Our microservice applications are hosted in Docker containers and can be pulled from the Docker registry and our own private registry. Rather than install and configure services on an Ubuntu server using bash scripts, the individual Docker images for each application can be copied onto every instance that we need. This allows us to add instances much faster if we need to quickly scale to handle a heavy load, and is a practice that most organizations should adopt if it can be implemented.

The first thing our users experience is our demo flow, which demonstrates how our app builds environments for a team's GitHub branches. We pre-build individual images for our demo application into an EC2 AMI. This way, we only need to start those Docker containers for the user to be able to be able to experience a running app.
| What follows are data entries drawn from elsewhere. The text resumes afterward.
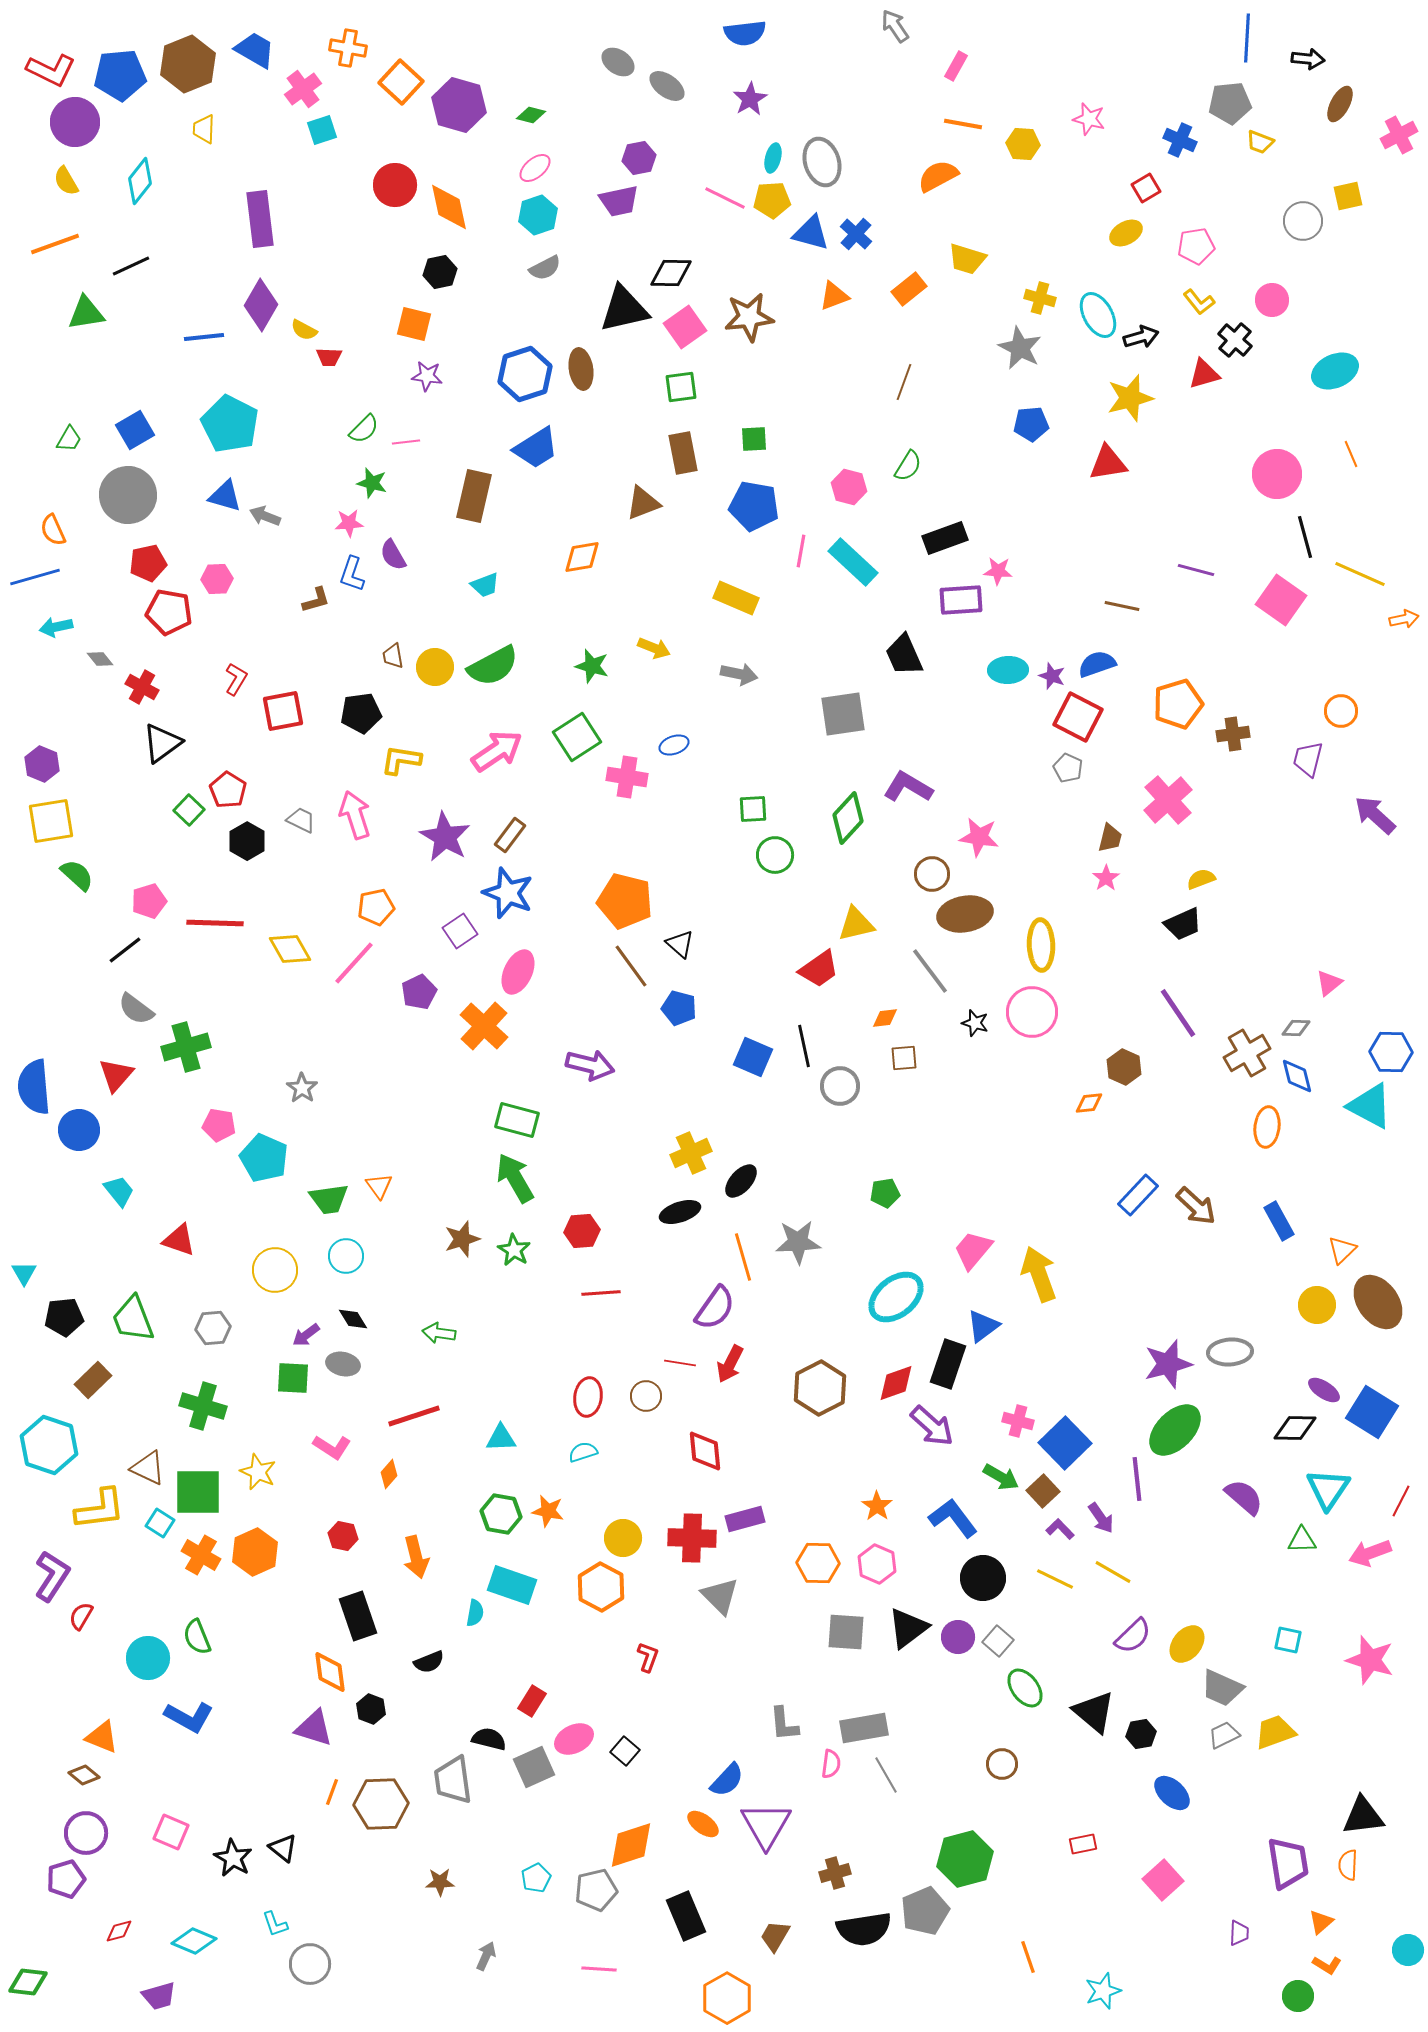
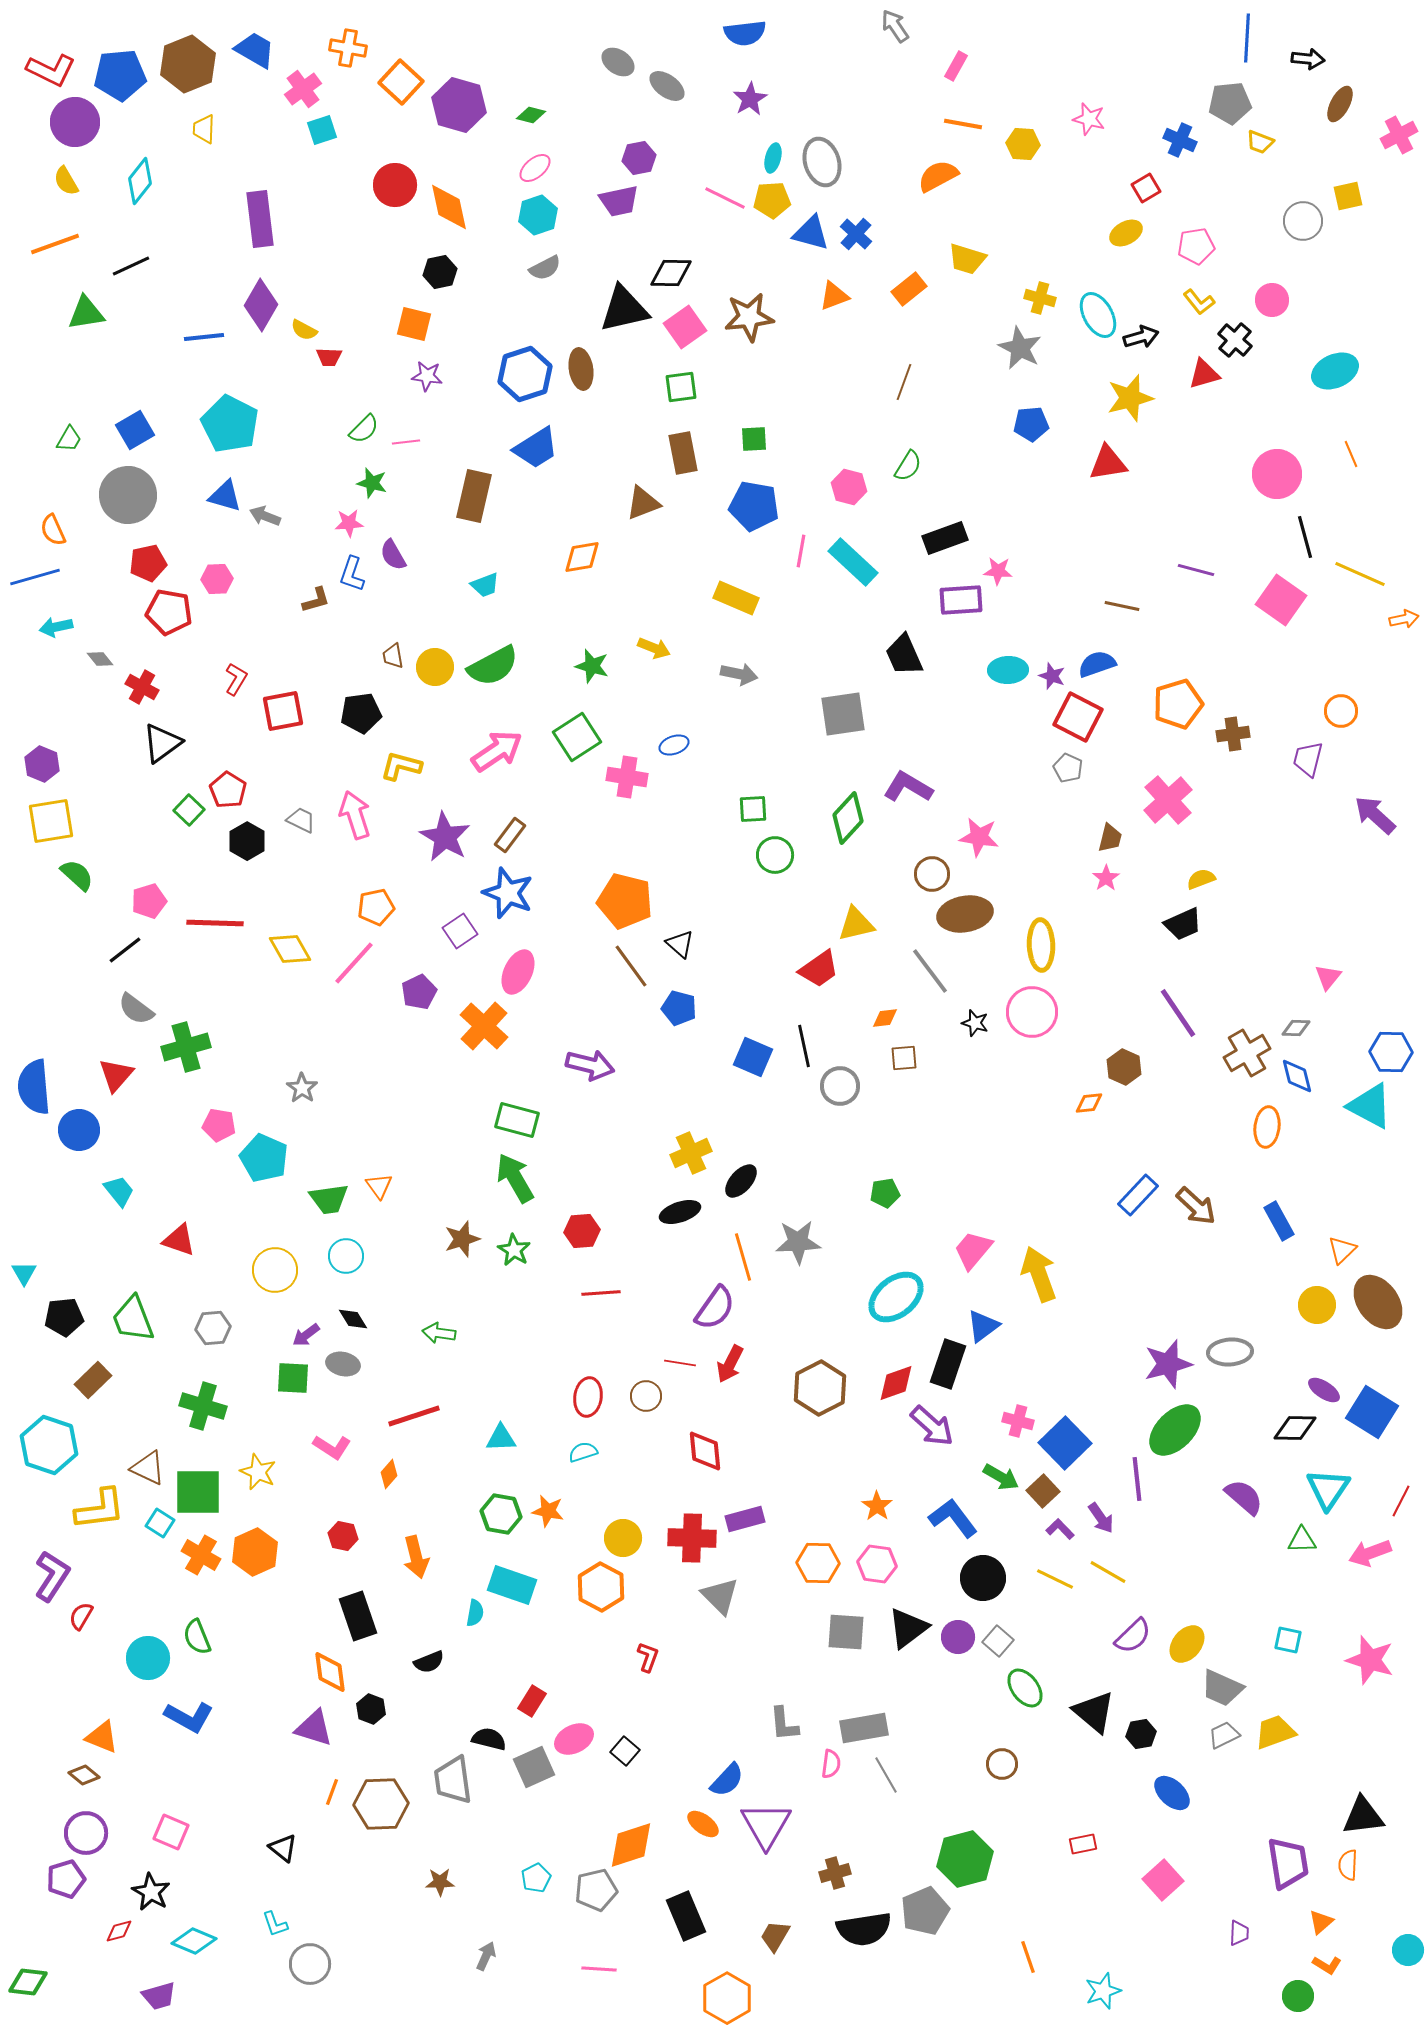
yellow L-shape at (401, 760): moved 6 px down; rotated 6 degrees clockwise
pink triangle at (1329, 983): moved 1 px left, 6 px up; rotated 12 degrees counterclockwise
pink hexagon at (877, 1564): rotated 15 degrees counterclockwise
yellow line at (1113, 1572): moved 5 px left
black star at (233, 1858): moved 82 px left, 34 px down
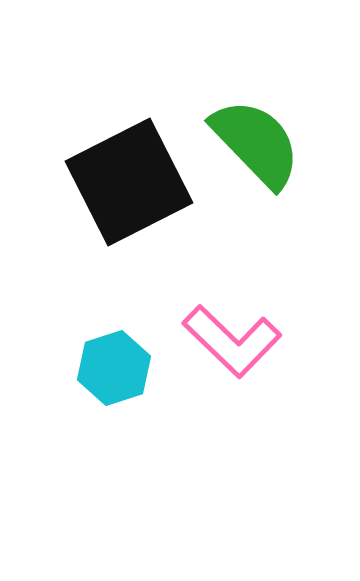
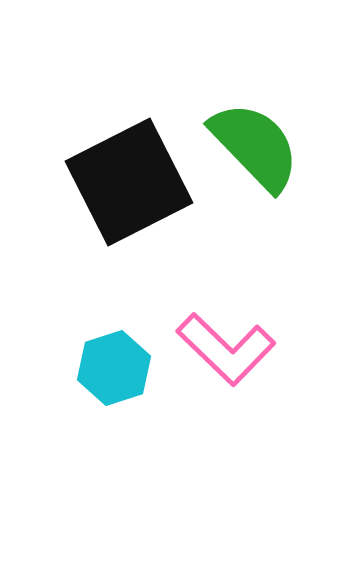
green semicircle: moved 1 px left, 3 px down
pink L-shape: moved 6 px left, 8 px down
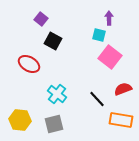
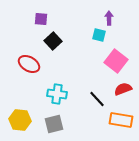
purple square: rotated 32 degrees counterclockwise
black square: rotated 18 degrees clockwise
pink square: moved 6 px right, 4 px down
cyan cross: rotated 30 degrees counterclockwise
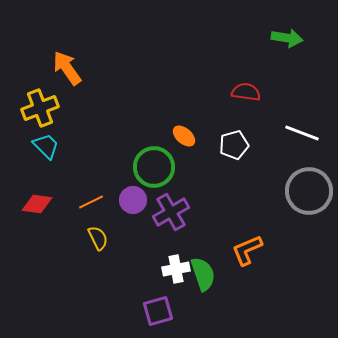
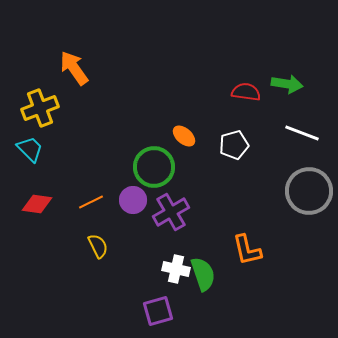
green arrow: moved 46 px down
orange arrow: moved 7 px right
cyan trapezoid: moved 16 px left, 3 px down
yellow semicircle: moved 8 px down
orange L-shape: rotated 80 degrees counterclockwise
white cross: rotated 24 degrees clockwise
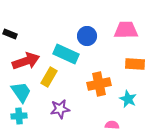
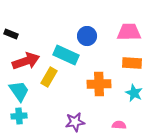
pink trapezoid: moved 3 px right, 2 px down
black rectangle: moved 1 px right
cyan rectangle: moved 1 px down
orange rectangle: moved 3 px left, 1 px up
orange cross: rotated 10 degrees clockwise
cyan trapezoid: moved 2 px left, 1 px up
cyan star: moved 6 px right, 6 px up
purple star: moved 15 px right, 13 px down
pink semicircle: moved 7 px right
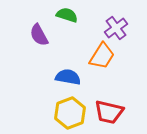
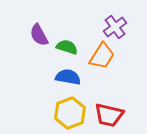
green semicircle: moved 32 px down
purple cross: moved 1 px left, 1 px up
red trapezoid: moved 3 px down
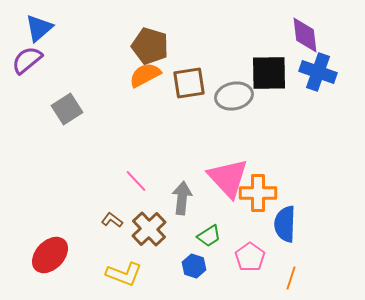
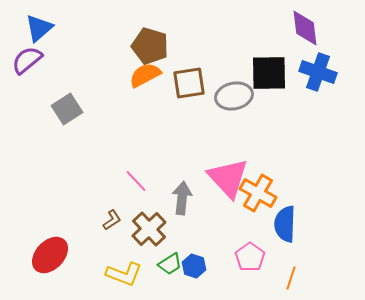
purple diamond: moved 7 px up
orange cross: rotated 30 degrees clockwise
brown L-shape: rotated 110 degrees clockwise
green trapezoid: moved 39 px left, 28 px down
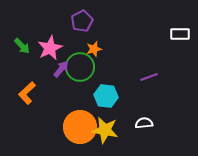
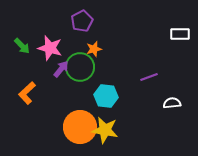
pink star: rotated 30 degrees counterclockwise
white semicircle: moved 28 px right, 20 px up
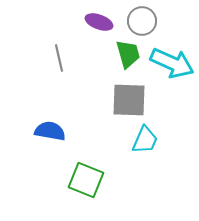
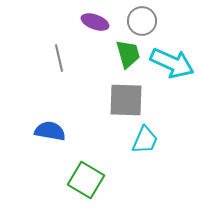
purple ellipse: moved 4 px left
gray square: moved 3 px left
green square: rotated 9 degrees clockwise
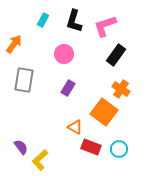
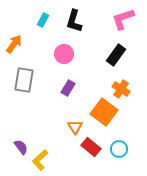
pink L-shape: moved 18 px right, 7 px up
orange triangle: rotated 28 degrees clockwise
red rectangle: rotated 18 degrees clockwise
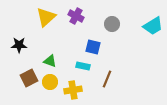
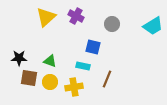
black star: moved 13 px down
brown square: rotated 36 degrees clockwise
yellow cross: moved 1 px right, 3 px up
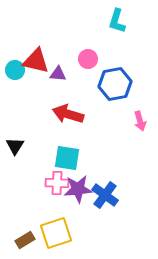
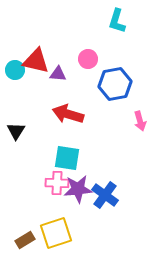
black triangle: moved 1 px right, 15 px up
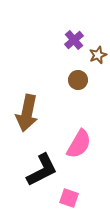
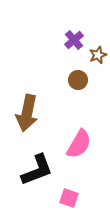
black L-shape: moved 5 px left; rotated 6 degrees clockwise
Most of the work was done in Ansible, a scalable IT automation tool. We use it to run a variety of simple tasks like updating a server's hosts file, generating certificates, and pulling required Docker images. To give an example, we can specify which command to run (in bash) and which variables to use in the Ansible YAML configuration files. The following Ansible play is used to pull Docker images when we bake an image:

- name: pulling docker images
  become: true
  command: docker pull 
  with_items:
    - "registry.runnable.com/runnable/image-builder:"
    - "swarm:"
    - "google/cadvisor:"

There are certain considerations about what to bake into the EC2 image, and each needs to be unique. If every image had the same identity files, there would be no way to distinguish one host from another. In order to install Docker and bake the containers into the AMI, we need to delete the Docker key.json file and the Docker pid file. Docker will generate these the next time it starts, so we're okay.

Our instances must be able to be linked to our users so we can assist them with their applications and determine how many resources they utilize. To customize the instances as they are deployed, we bake the Amazon SSM agent into the image so that we can communicate with the instance as soon as it is provisioned. The faster we can allocate and configure these instances for each user, the faster our internal DNS and routing configurations can make the application reachable.

While we have very specific, actionable reasons for pre-baking Docker images into our Amazon AMIs, this practice can be applied to nearly any architecture. It is especially useful for Runnable, where an instance can be used to host a wide variety of applications, databases or services, but can even apply if you know exactly what an instance needs to have at deployment. Multiple AMIs can be used to fill every role, or an instance can have a multitude of Docker images that are never run but are not a drain on resources. This would greatly contribute to a highly available infrastructure that can scale in seconds.

The practice of baking things that you need to run into your servers is a no-brainer. Although we can't preemptively generate certs or set host-specific configurations because of the duplication involved, those are short processes that don't comprise the majority of wait time. Network transfers and, to a lesser extent, disk I/O will typically comprise most of the duration of creating and starting new Docker containers on a server, so eliminating those has greatly sped up our spin-up time. Additionally, these considerations are not specific to our particular product. Creating pre-baked AMIs is a valuable process that will speed up wait times for any team when creating a new instance.